EXERCISE DETAILS:
The answer must be a word-for-word copy of the records below, with every picture left out.

STUDY MATERIAL:
....................

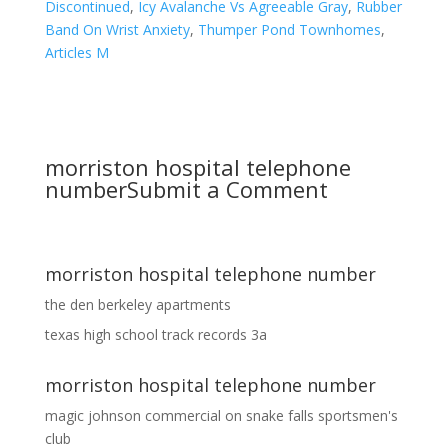
Discontinued
,
Icy Avalanche Vs Agreeable Gray
,
Rubber
Band On Wrist Anxiety
,
Thumper Pond Townhomes
,
Articles M
morriston hospital telephone
number
Submit a Comment
morriston hospital telephone number
the den berkeley apartments
texas high school track records 3a
morriston hospital telephone number
magic johnson commercial
on
snake falls sportsmen's
club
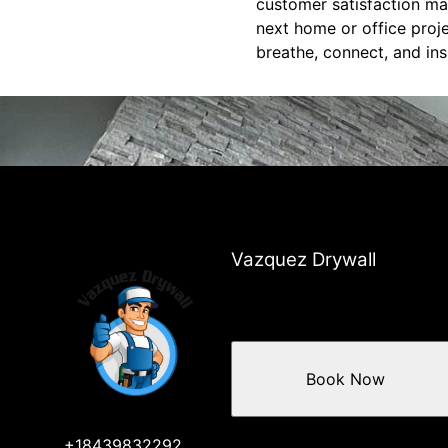
customer satisfaction ma
next home or office proje
breathe, connect, and ins
Vazquez Drywall
Book Now
+18439832292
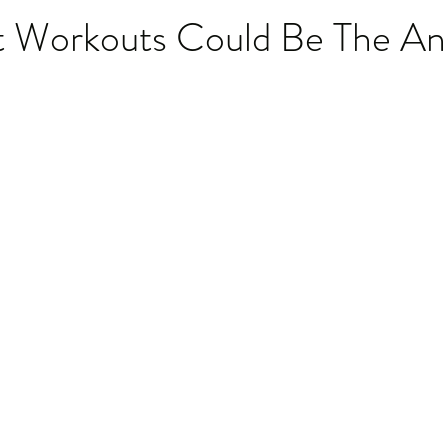
 Workouts Could Be The An
stars.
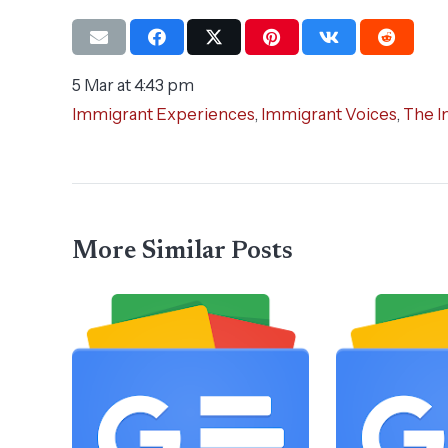
5 Mar at 4:43 pm
Immigrant Experiences
,
Immigrant Voices
,
The I
More Similar Posts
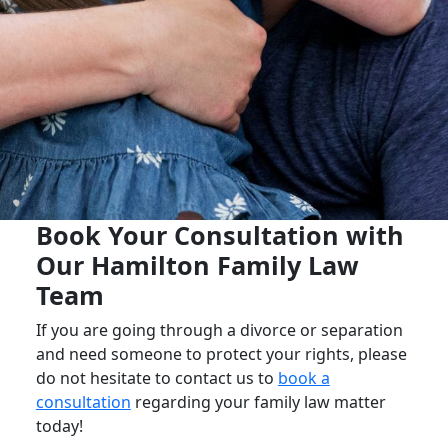
Book Your Consultation with
Our Hamilton Family Law
Team
If you are going through a divorce or separation
and need someone to protect your rights, please
do not hesitate to contact us to
book a
consultation
regarding your family law matter
today!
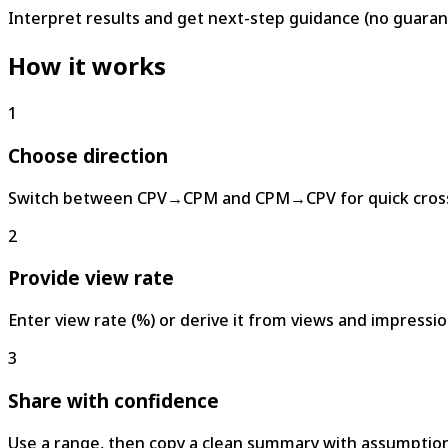
Interpret results and get next-step guidance (no guaran
How it works
1
Choose direction
Switch between CPV→CPM and CPM→CPV for quick cross
2
Provide view rate
Enter view rate (%) or derive it from views and impressio
3
Share with confidence
Use a range, then copy a clean summary with assumption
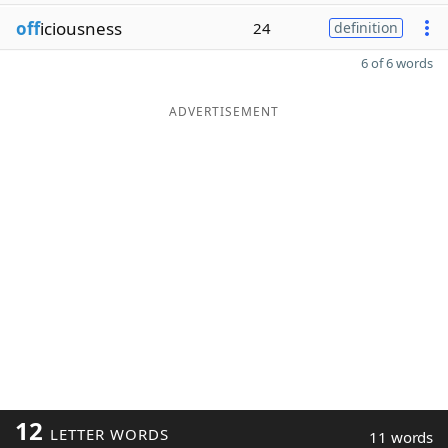
off
iciousness
24
definition
6 of 6 words
ADVERTISEMENT
12
LETTER WORDS
11 words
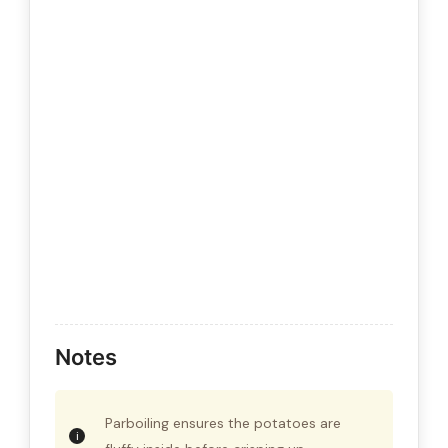
Notes
Parboiling ensures the potatoes are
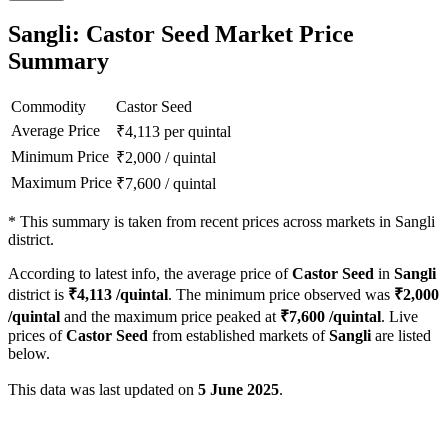
Sangli: Castor Seed Market Price
Summary
Commodity
Castor Seed
Average Price
₹
4,113
per quintal
Minimum Price
₹
2,000
/
quintal
Maximum Price
₹
7,600
/
quintal
*
This summary is taken from recent prices across markets in Sangli
district.
According to latest info, the average price of
Castor Seed
in
Sangli
district is
₹
4,113
/quintal
. The minimum price observed was
₹
2,000
/quintal
and the maximum price peaked at
₹
7,600
/quintal
. Live
prices of
Castor Seed
from established markets of
Sangli
are listed
below.
This data was last updated on
5 June 2025
.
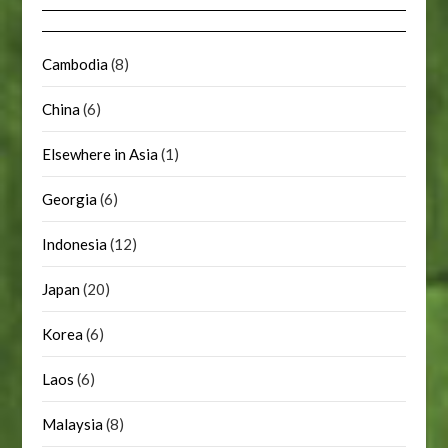
Cambodia
(8)
China
(6)
Elsewhere in Asia
(1)
Georgia
(6)
Indonesia
(12)
Japan
(20)
Korea
(6)
Laos
(6)
Malaysia
(8)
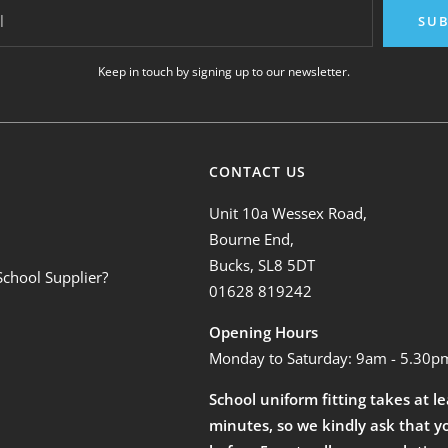
l
SUB
Keep in touch by signing up to our newsletter.
CONTACT US
Unit 10a Wessex Road,
Bourne End,
Bucks, SL8 5DT
School Supplier?
01628 819242
Opening Hours
Monday to Saturday: 9am - 5.30p
School uniform fitting takes at l
minutes, so we kindly ask that y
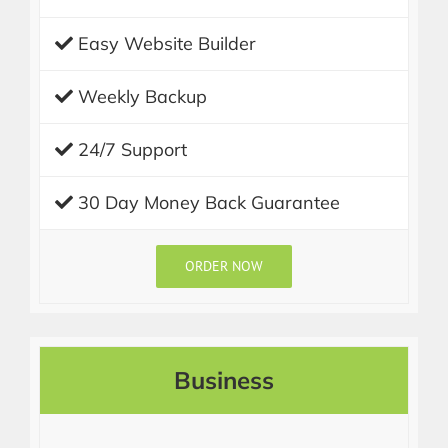
Easy Website Builder
Weekly Backup
24/7 Support
30 Day Money Back Guarantee
ORDER NOW
Business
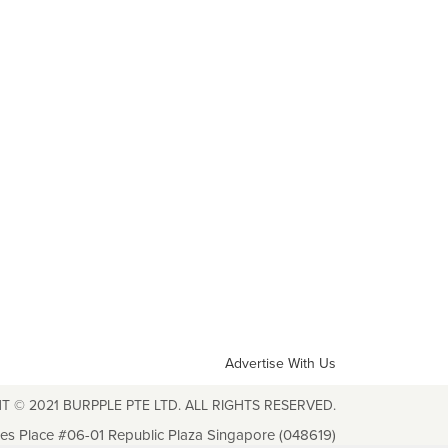
Advertise With Us
T © 2021 BURPPLE PTE LTD. ALL RIGHTS RESERVED.
les Place #06-01 Republic Plaza Singapore (048619)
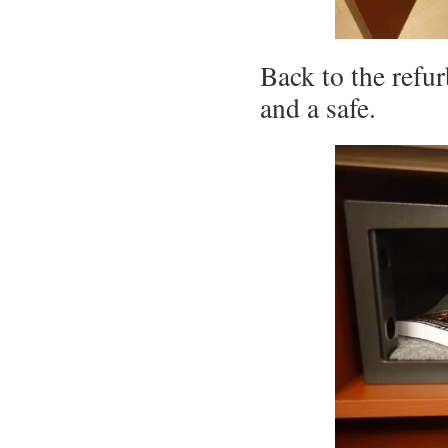
Back to the refur
and a safe.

....................

RESULT OF THE EXERCISE:
Discontinued
,
Icy Avalanche Vs Agreeable Gray
,
Rubber
Band On Wrist Anxiety
,
Thumper Pond Townhomes
,
Articles M
morriston hospital telephone
number
Submit a Comment
morriston hospital telephone number
the den berkeley apartments
texas high school track records 3a
morriston hospital telephone number
magic johnson commercial
on
snake falls sportsmen's
club
customer satisfaction ma
next home or office proje
breathe, connect, and ins
Vazquez Drywall
Book Now
+18439832292
 Workouts Could Be The An
stars.
5 Mar at 4:43 pm
Immigrant Experiences
,
Immigrant Voices
,
The I
More Similar Posts
Book Your Consultation with
Our Hamilton Family Law
Team
If you are going through a divorce or separation
and need someone to protect your rights, please
do not hesitate to contact us to
book a
consultation
regarding your family law matter
today!
Interpret results and get next-step guidance (no guaran
How it works
1
Choose direction
Switch between CPV→CPM and CPM→CPV for quick cross
2
Provide view rate
Enter view rate (%) or derive it from views and impressio
3
Share with confidence
Use a range, then copy a clean summary with assumption
off
iciousness
24
definition
6 of 6 words
ADVERTISEMENT
12
LETTER WORDS
11 words
Notes
Parboiling ensures the potatoes are
Sangli: Castor Seed Market Price
Summary
Commodity
Castor Seed
Average Price
₹
4,113
per quintal
Minimum Price
₹
2,000
/
quintal
Maximum Price
₹
7,600
/
quintal
*
This summary is taken from recent prices across markets in Sangli
district.
According to latest info, the average price of
Castor Seed
in
Sangli
district is
₹
4,113
/quintal
. The minimum price observed was
₹
2,000
/quintal
and the maximum price peaked at
₹
7,600
/quintal
. Live
prices of
Castor Seed
from established markets of
Sangli
are listed
below.
This data was last updated on
5 June 2025
.
Cambodia
(8)
China
(6)
Elsewhere in Asia
(1)
Georgia
(6)
Indonesia
(12)
Japan
(20)
Korea
(6)
Laos
(6)
Malaysia
(8)
l
SUB
Keep in touch by signing up to our newsletter.
CONTACT US
Unit 10a Wessex Road,
Bourne End,
Bucks, SL8 5DT
School Supplier?
01628 819242
Opening Hours
Monday to Saturday: 9am - 5.30p
School uniform fitting takes at l
minutes, so we kindly ask that y
Easy Website Builder
Weekly Backup
24/7 Support
30 Day Money Back Guarantee
ORDER NOW
Business
Advertise With Us
T © 2021 BURPPLE PTE LTD. ALL RIGHTS RESERVED.
les Place #06-01 Republic Plaza Singapore (048619)
Back to the refur
and a safe.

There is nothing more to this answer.